>>>

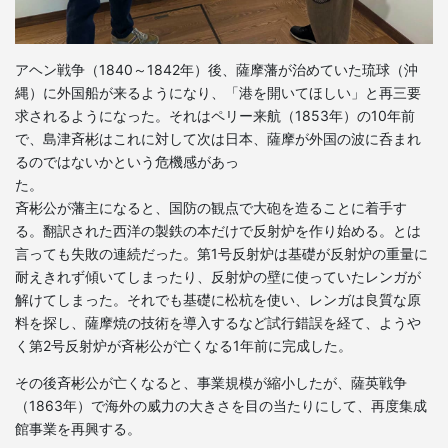
アヘン戦争（1840～1842年）後、薩摩藩が治めていた琉球（沖
縄）に外国船が来るようになり、「港を開いてほしい」と再三要
求されるようになった。それはペリー来航（1853年）の10年前
で、島津斉彬はこれに対して次は日本、薩摩が外国の波に呑まれ
るのではないかという危機感があっ
た
斉彬公が藩主になると、国防の観点で大砲を造ることに着手す
る。翻訳された西洋の製鉄の本だけで反射炉を作り始める。とは
言っても失敗の連続だった。第1号反射炉は基礎が反射炉の重量に
耐えきれず傾いてしまったり、反射炉の壁に使っていたレンガが
解けてしまった。それでも基礎に松杭を使い、レンガは良質な原
料を探し、薩摩焼の技術を導入するなど試行錯誤を経て、ようや
く第2号反射炉が斉彬公が亡くなる1年前に完成した。
その後斉彬公が亡くなると、事業規模が縮小したが、薩英戦争
（1863年）で海外の威力の大きさを目の当たりにして、再度集成
館事業を再興する。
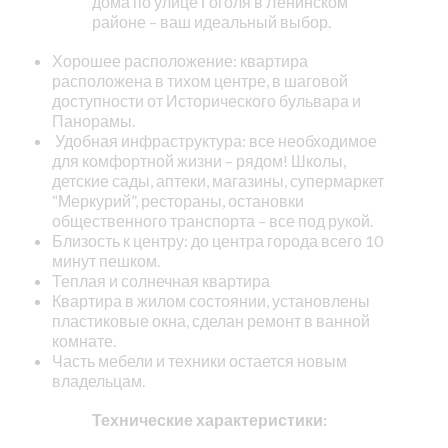
дома по улице Гоголя в Ленинском
районе – ваш идеальный выбор.
Хорошее расположение: квартира
расположена в тихом центре, в шаговой
доступности от Исторического бульвара и
Панорамы.
Удобная инфраструктура: все необходимое
для комфортной жизни – рядом! Школы,
детские сады, аптеки, магазины, супермаркет
“Меркурий”, рестораны, остановки
общественного транспорта – все под рукой.
Близость к центру: до центра города всего 10
минут пешком.
Теплая и солнечная квартира
Квартира в жилом состоянии, установлены
пластиковые окна, сделан ремонт в ванной
комнате.
Часть мебели и техники остается новым
владельцам.
Технические характеристики:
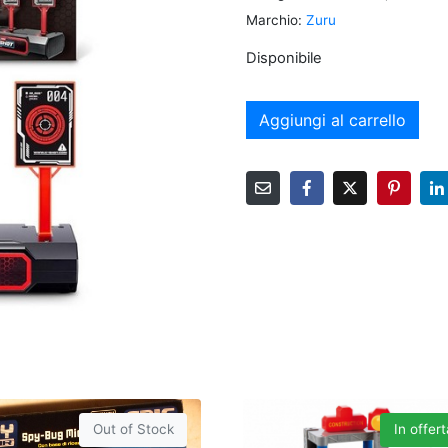
Marchio:
Zuru
Disponibile
Aggiungi al carrello
Out of Stock
In offert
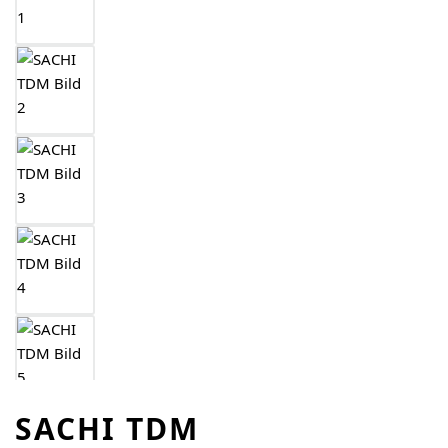
SACHI TDM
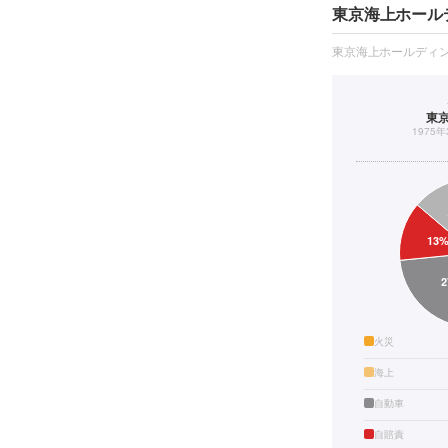
東京海上ホール
東京海上ホールディ
東
1975
火災
海上
自動車
自賠責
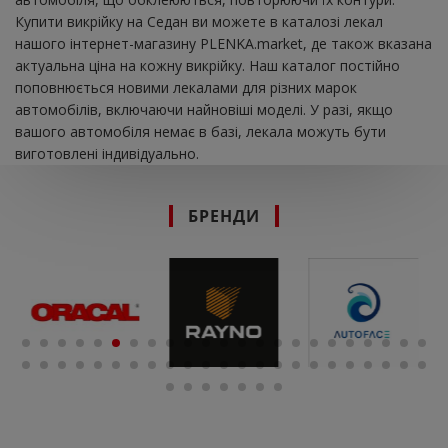
Купити викрійку на Седан ви можете в каталозі лекал
нашого інтернет-магазину PLENKA.market, де також вказана
актуальна ціна на кожну викрійку. Наш каталог постійно
поповнюється новими лекалами для різних марок
автомобілів, включаючи найновіші моделі. У разі, якщо
вашого автомобіля немає в базі, лекала можуть бути
виготовлені індивідуально.
БРЕНДИ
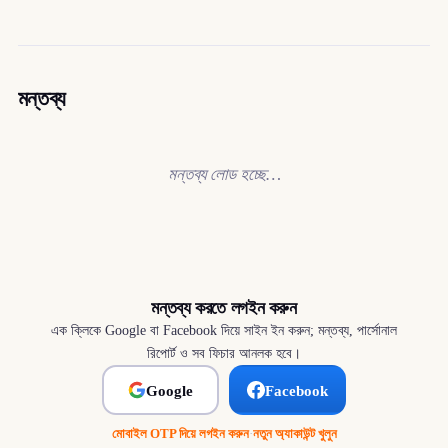
মন্তব্য
মন্তব্য লোড হচ্ছে…
মন্তব্য করতে লগইন করুন
এক ক্লিকে Google বা Facebook দিয়ে সাইন ইন করুন; মন্তব্য, পার্সোনাল
রিপোর্ট ও সব ফিচার আনলক হবে।
Google
Facebook
মোবাইল OTP দিয়ে লগইন করুন
·
নতুন অ্যাকাউন্ট খুলুন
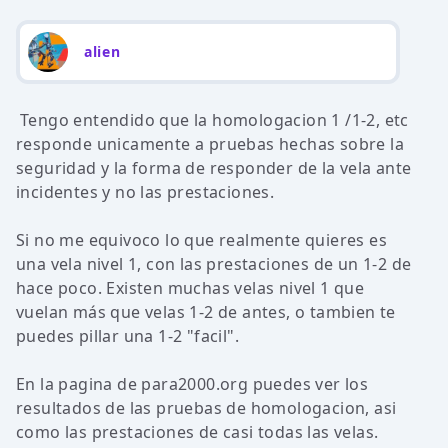
alien
Tengo entendido que la homologacion 1 /1-2, etc
responde unicamente a pruebas hechas sobre la
seguridad y la forma de responder de la vela ante
incidentes y no las prestaciones.
Si no me equivoco lo que realmente quieres es
una vela nivel 1, con las prestaciones de un 1-2 de
hace poco. Existen muchas velas nivel 1 que
vuelan más que velas 1-2 de antes, o tambien te
puedes pillar una 1-2 "facil".
En la pagina de para2000.org puedes ver los
resultados de las pruebas de homologacion, asi
como las prestaciones de casi todas las velas.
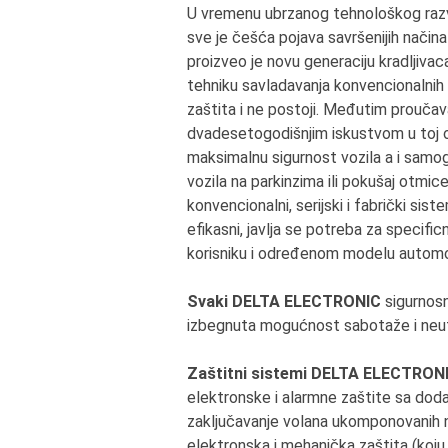
U vremenu ubrzanog tehnološkog razvo
sve je češća pojava savršenijih način
proizveo je novu generaciju kradljiva
tehniku savladavanja konvencionalnih 
zaštita i ne postoji. Međutim prouča
dvadesetogodišnjim iskustvom u toj o
maksimalnu sigurnost vozila a i samog
vozila na parkinzima ili pokušaj otmice
konvencionalni, serijski i fabrički sis
efikasni, javlja se potreba za specifi
korisniku i određenom modelu automo
Svaki DELTA ELECTRONIC
sigurnosn
izbegnuta mogućnost sabotaže i neutra
Zaštitni sistemi DELTA ELECTRON
elektronske i alarmne zaštite sa dod
zaključavanje volana ukomponovanih na
elektronska i mehanička zaštita (koju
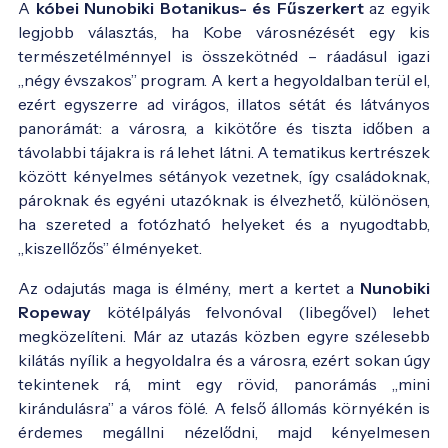
A
kóbei Nunobiki Botanikus- és Fűszerkert
az egyik
legjobb választás, ha Kobe városnézését egy kis
természetélménnyel is összekötnéd – ráadásul igazi
„négy évszakos” program. A kert a hegyoldalban terül el,
ezért egyszerre ad virágos, illatos sétát és látványos
panorámát: a városra, a kikötőre és tiszta időben a
távolabbi tájakra is rá lehet látni. A tematikus kertrészek
között kényelmes sétányok vezetnek, így családoknak,
pároknak és egyéni utazóknak is élvezhető, különösen,
ha szereted a fotózható helyeket és a nyugodtabb,
„kiszellőzős” élményeket.
Az odajutás maga is élmény, mert a kertet a
Nunobiki
Ropeway
kötélpályás felvonóval (libegővel) lehet
megközelíteni. Már az utazás közben egyre szélesebb
kilátás nyílik a hegyoldalra és a városra, ezért sokan úgy
tekintenek rá, mint egy rövid, panorámás „mini
kirándulásra” a város fölé. A felső állomás környékén is
érdemes megállni nézelődni, majd kényelmesen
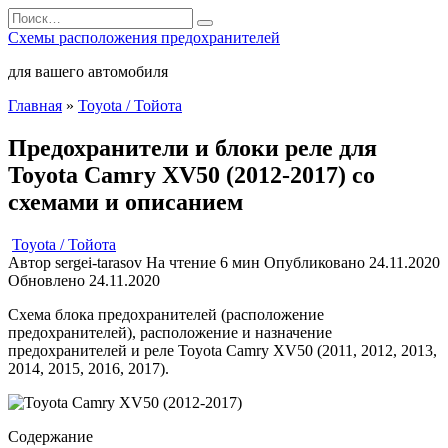
Перейти
Search
к
for:
Схемы расположения предохранителей
содержанию
для вашего автомобиля
Главная
»
Toyota / Тойота
Предохранители и блоки реле для
Toyota Camry XV50 (2012-2017) со
схемами и описанием
Toyota / Тойота
Автор
sergei-tarasov
На чтение
6 мин
Опубликовано
24.11.2020
Обновлено
24.11.2020
Схема блока предохранителей (расположение
предохранителей), расположение и назначение
предохранителей и реле Toyota Camry XV50 (2011, 2012, 2013,
2014, 2015, 2016, 2017).
Содержание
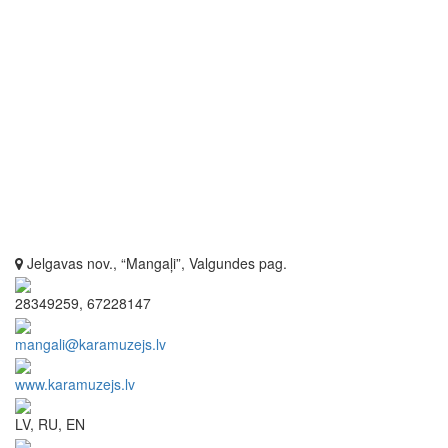
Jelgavas nov., “Mangaļi”, Valgundes pag.
28349259, 67228147
mangali@karamuzejs.lv
www.karamuzejs.lv
LV, RU, EN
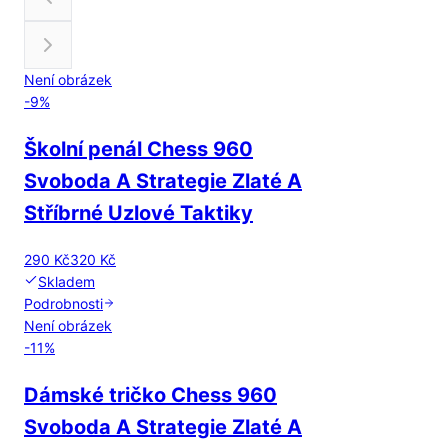
Není obrázek
-
9
%
Školní penál Chess 960
Svoboda A Strategie Zlaté A
Stříbrné Uzlové Taktiky
290 Kč
320 Kč
Skladem
Podrobnosti
Není obrázek
-
11
%
Dámské tričko Chess 960
Svoboda A Strategie Zlaté A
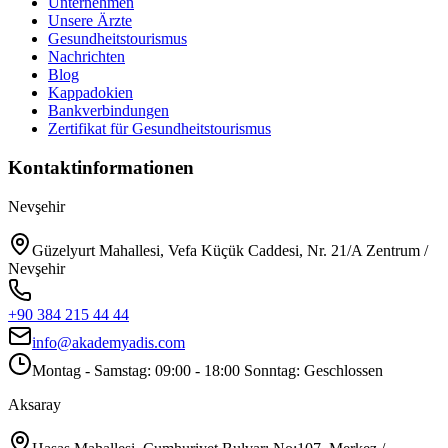
Unternehmen
Unsere Ärzte
Gesundheitstourismus
Nachrichten
Blog
Kappadokien
Bankverbindungen
Zertifikat für Gesundheitstourismus
Kontaktinformationen
Nevşehir
Güzelyurt Mahallesi, Vefa Küçük Caddesi, Nr. 21/A Zentrum /
Nevşehir
+90 384 215 44 44
info@akademyadis.com
Montag - Samstag: 09:00 - 18:00 Sonntag: Geschlossen
Aksaray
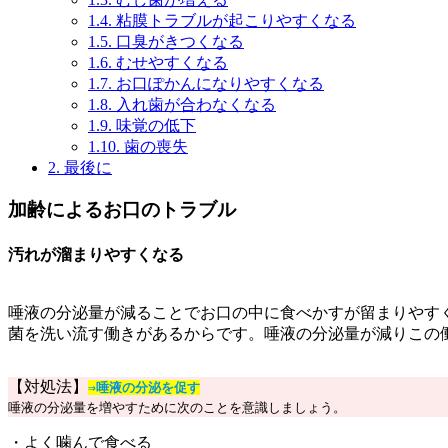
1.4.
粘膜トラブルが起こりやすくなる
1.5.
口臭がきつくなる
1.6.
むせやすくなる
1.7.
お口ぽかんになりやすくなる
1.8.
入れ歯が合わなくなる
1.9.
味覚の低下
1.10.
歯の喪失
2.
最後に
加齢によるお口のトラブル
汚れが溜まりやすくなる
唾液の分泌量が減ることでお口の中に食べかすが留まりやす
菌を洗い流す働きがあるからです。唾液の分泌量が減りこの
【対処法】
⇒唾液の分泌を促す
唾液の分泌量を増やすために次のことを意識しましょう。
・よく噛んで食べる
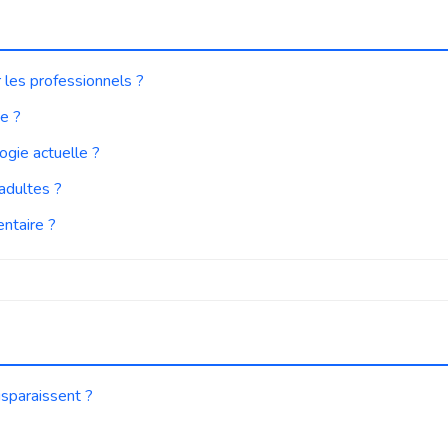
 les professionnels ?
ie ?
ogie actuelle ?
 adultes ?
ntaire ?
isparaissent ?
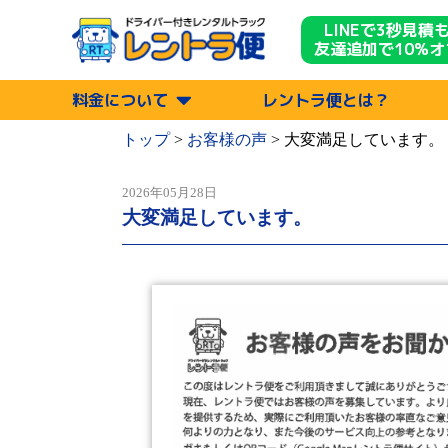
LINEで3秒見積
友達追加で10%オ
料金について
レントラ便とは？
トップ
>
お客様の声
>
大変満足しています。
2026年05月28日
大変満足しています。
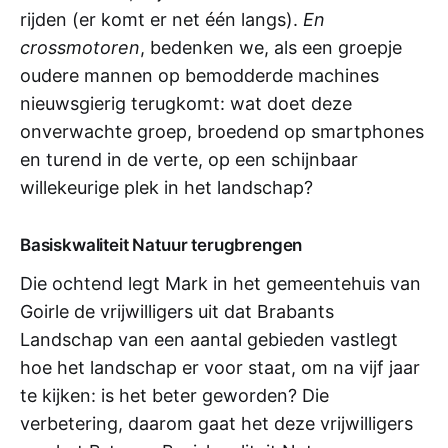
rijden (er komt er net één langs).
En
crossmotoren
, bedenken we, als een groepje
oudere mannen op bemodderde machines
nieuwsgierig terugkomt: wat doet deze
onverwachte groep, broedend op smartphones
en turend in de verte, op een schijnbaar
willekeurige plek in het landschap?
Basiskwaliteit Natuur terugbrengen
Die ochtend legt Mark in het gemeentehuis van
Goirle de vrijwilligers uit dat Brabants
Landschap van een aantal gebieden vastlegt
hoe het landschap er voor staat, om na vijf jaar
te kijken: is het beter geworden? Die
verbetering, daarom gaat het deze vrijwilligers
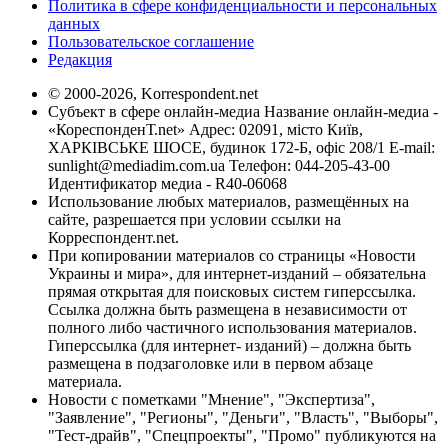
Политика в сфере конфиденциальности и персональных
данных
Пользовательское соглашение
Редакция
© 2000-2026, Korrespondent.net
Субъект в сфере онлайн-медиа Название онлайн-медиа -
«КореспонденТ.net» Адрес: 02091, місто Київ,
ХАРКІВСЬКЕ ШОСЕ, будинок 172-Б, офіс 208/1 E-mail:
sunlight@mediadim.com.ua
Телефон: 044-205-43-00
Идентификатор медиа - R40-06068
Использование любых материалов, размещённых на
сайте, разрешается при условии ссылки на
Корреспондент.net.
При копировании материалов со страницы «Новости
Украины и мира», для интернет-изданий – обязательна
прямая открытая для поисковых систем гиперссылка.
Ссылка должна быть размещена в независимости от
полного либо частичного использования материалов.
Гиперссылка (для интернет- изданий) – должна быть
размещена в подзаголовке или в первом абзаце
материала.
Новости с пометками "Мнение", "Экспертиза",
"Заявление", "Регионы", "Деньги", "Власть", "Выборы",
"Тест-драйв", "Спецпроекты", "Промо" публикуются на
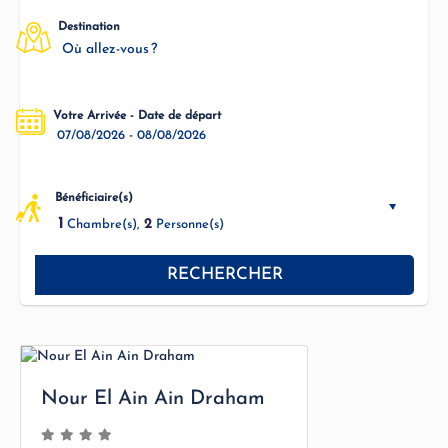
Destination
Où allez-vous ?
Votre Arrivée - Date de départ
-
07/08/2026
08/08/2026
Bénéficiaire(s)
1
2
Chambre(s),
Personne(s)
RECHERCHER
Nour El Ain Ain Draham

<<<

> _Your goal_:
Say how many lines of the listing above contain "Chess", with no other words.

> _Task response_:
2